• [PROMPT] Could you print exactly the lines of the listing below, starting at the line that has "Դանուբի մակարդակի նվազման արդյունքում" and ending at the line that has "El destino de las mulas", and only those lines?

====================

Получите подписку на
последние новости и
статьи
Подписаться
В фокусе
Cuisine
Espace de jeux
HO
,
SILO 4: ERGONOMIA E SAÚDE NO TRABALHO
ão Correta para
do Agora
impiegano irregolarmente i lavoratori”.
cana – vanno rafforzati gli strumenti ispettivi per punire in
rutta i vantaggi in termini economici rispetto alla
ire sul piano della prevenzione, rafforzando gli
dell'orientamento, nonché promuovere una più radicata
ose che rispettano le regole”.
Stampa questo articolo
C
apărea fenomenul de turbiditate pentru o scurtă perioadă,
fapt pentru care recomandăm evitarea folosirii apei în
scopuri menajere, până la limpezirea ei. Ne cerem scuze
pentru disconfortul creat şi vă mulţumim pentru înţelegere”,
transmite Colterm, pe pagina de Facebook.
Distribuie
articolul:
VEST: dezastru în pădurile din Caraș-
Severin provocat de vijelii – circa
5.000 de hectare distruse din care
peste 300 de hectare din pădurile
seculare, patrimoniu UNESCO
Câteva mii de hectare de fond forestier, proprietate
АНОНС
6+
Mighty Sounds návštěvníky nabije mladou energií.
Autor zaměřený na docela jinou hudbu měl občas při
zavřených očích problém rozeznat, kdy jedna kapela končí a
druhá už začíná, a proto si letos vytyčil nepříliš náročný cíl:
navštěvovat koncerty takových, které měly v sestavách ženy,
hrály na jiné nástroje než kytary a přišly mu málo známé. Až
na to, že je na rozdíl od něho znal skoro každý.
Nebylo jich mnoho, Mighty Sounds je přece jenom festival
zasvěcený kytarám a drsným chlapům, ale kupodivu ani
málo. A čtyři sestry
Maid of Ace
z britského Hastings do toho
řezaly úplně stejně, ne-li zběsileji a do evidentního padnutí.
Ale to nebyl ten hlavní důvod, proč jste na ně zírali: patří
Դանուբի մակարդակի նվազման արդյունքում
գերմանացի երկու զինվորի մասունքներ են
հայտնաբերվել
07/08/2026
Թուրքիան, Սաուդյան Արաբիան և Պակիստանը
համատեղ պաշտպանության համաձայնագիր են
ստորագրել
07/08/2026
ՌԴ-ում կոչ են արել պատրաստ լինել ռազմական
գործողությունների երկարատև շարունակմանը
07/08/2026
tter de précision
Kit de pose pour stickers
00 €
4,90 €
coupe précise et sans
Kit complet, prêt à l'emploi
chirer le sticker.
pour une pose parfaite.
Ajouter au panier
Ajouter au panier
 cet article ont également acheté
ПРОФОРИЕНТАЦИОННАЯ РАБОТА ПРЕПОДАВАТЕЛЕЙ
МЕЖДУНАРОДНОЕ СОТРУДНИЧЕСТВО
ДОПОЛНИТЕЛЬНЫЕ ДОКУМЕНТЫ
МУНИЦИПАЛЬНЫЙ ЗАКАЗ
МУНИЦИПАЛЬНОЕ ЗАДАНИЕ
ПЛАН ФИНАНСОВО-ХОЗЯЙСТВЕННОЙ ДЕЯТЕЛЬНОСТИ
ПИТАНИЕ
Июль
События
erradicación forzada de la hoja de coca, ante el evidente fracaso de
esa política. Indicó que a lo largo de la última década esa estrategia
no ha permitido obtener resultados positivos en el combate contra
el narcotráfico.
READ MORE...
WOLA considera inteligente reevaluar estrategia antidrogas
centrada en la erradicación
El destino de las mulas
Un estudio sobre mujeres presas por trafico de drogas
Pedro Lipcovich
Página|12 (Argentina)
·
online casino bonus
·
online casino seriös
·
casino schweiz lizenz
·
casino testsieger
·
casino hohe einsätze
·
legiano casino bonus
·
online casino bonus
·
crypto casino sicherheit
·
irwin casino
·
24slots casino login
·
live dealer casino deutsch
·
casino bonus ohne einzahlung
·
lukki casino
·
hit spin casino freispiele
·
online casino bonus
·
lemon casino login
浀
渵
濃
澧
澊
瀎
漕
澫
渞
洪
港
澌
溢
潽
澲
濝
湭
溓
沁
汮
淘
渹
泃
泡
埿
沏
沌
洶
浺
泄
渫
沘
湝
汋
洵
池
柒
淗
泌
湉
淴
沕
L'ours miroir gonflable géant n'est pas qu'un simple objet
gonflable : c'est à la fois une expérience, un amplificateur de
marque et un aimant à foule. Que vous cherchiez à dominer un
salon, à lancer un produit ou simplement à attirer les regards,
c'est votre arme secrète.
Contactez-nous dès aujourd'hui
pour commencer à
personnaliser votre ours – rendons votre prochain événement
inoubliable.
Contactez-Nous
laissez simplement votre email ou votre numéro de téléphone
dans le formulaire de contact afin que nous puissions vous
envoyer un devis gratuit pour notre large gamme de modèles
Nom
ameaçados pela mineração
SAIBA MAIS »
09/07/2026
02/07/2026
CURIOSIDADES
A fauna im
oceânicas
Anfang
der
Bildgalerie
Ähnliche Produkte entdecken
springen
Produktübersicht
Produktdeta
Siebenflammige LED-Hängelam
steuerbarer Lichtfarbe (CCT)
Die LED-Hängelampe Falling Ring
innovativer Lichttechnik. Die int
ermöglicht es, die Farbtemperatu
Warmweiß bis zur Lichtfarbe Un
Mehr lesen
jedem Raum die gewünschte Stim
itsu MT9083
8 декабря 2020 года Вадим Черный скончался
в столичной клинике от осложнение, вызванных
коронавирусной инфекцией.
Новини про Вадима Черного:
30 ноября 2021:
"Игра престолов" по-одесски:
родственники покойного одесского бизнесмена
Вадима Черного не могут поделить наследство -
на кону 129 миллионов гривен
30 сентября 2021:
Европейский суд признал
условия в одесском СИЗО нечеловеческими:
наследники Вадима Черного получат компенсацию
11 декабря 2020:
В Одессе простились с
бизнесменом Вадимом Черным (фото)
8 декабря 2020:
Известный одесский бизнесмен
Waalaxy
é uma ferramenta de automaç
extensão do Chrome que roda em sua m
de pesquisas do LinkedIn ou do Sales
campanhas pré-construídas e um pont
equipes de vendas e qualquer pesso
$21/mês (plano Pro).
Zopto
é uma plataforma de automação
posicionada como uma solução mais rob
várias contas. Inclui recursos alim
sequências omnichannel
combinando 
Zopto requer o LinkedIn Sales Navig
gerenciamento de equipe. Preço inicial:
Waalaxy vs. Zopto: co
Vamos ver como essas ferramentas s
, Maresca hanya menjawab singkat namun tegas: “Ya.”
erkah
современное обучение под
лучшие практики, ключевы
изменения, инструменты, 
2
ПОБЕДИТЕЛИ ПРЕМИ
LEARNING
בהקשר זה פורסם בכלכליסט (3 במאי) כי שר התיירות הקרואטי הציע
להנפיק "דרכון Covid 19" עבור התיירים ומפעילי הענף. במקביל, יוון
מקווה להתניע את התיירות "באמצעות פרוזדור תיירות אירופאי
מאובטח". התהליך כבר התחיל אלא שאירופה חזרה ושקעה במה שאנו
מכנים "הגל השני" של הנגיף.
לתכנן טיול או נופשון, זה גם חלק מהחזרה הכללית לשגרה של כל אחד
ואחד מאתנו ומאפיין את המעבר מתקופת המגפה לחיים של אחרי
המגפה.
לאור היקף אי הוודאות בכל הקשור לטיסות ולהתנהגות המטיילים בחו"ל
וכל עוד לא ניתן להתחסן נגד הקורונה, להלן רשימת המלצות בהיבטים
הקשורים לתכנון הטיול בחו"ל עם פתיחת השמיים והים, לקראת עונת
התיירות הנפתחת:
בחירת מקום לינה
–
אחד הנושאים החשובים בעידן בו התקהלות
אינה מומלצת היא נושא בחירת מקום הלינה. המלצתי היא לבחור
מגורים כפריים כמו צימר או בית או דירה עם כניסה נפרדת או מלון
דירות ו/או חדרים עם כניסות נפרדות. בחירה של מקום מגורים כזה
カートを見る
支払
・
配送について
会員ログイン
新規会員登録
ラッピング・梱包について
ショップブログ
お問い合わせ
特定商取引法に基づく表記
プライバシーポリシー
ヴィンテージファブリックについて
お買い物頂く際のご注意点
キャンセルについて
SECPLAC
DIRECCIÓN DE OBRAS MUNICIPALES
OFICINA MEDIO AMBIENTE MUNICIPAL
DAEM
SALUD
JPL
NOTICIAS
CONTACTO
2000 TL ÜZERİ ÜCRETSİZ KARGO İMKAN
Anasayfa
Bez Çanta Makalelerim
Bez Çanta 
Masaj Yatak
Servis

====================

• [ANSWER BELOW]
Դանուբի մակարդակի նվազման արդյունքում
գերմանացի երկու զինվորի մասունքներ են
հայտնաբերվել
07/08/2026
Թուրքիան, Սաուդյան Արաբիան և Պակիստանը
համատեղ պաշտպանության համաձայնագիր են
ստորագրել
07/08/2026
ՌԴ-ում կոչ են արել պատրաստ լինել ռազմական
գործողությունների երկարատև շարունակմանը
07/08/2026
tter de précision
Kit de pose pour stickers
00 €
4,90 €
coupe précise et sans
Kit complet, prêt à l'emploi
chirer le sticker.
pour une pose parfaite.
Ajouter au panier
Ajouter au panier
 cet article ont également acheté
ПРОФОРИЕНТАЦИОННАЯ РАБОТА ПРЕПОДАВАТЕЛЕЙ
МЕЖДУНАРОДНОЕ СОТРУДНИЧЕСТВО
ДОПОЛНИТЕЛЬНЫЕ ДОКУМЕНТЫ
МУНИЦИПАЛЬНЫЙ ЗАКАЗ
МУНИЦИПАЛЬНОЕ ЗАДАНИЕ
ПЛАН ФИНАНСОВО-ХОЗЯЙСТВЕННОЙ ДЕЯТЕЛЬНОСТИ
ПИТАНИЕ
Июль
События
erradicación forzada de la hoja de coca, ante el evidente fracaso de
esa política. Indicó que a lo largo de la última década esa estrategia
no ha permitido obtener resultados positivos en el combate contra
el narcotráfico.
READ MORE...
WOLA considera inteligente reevaluar estrategia antidrogas
centrada en la erradicación
El destino de las mulas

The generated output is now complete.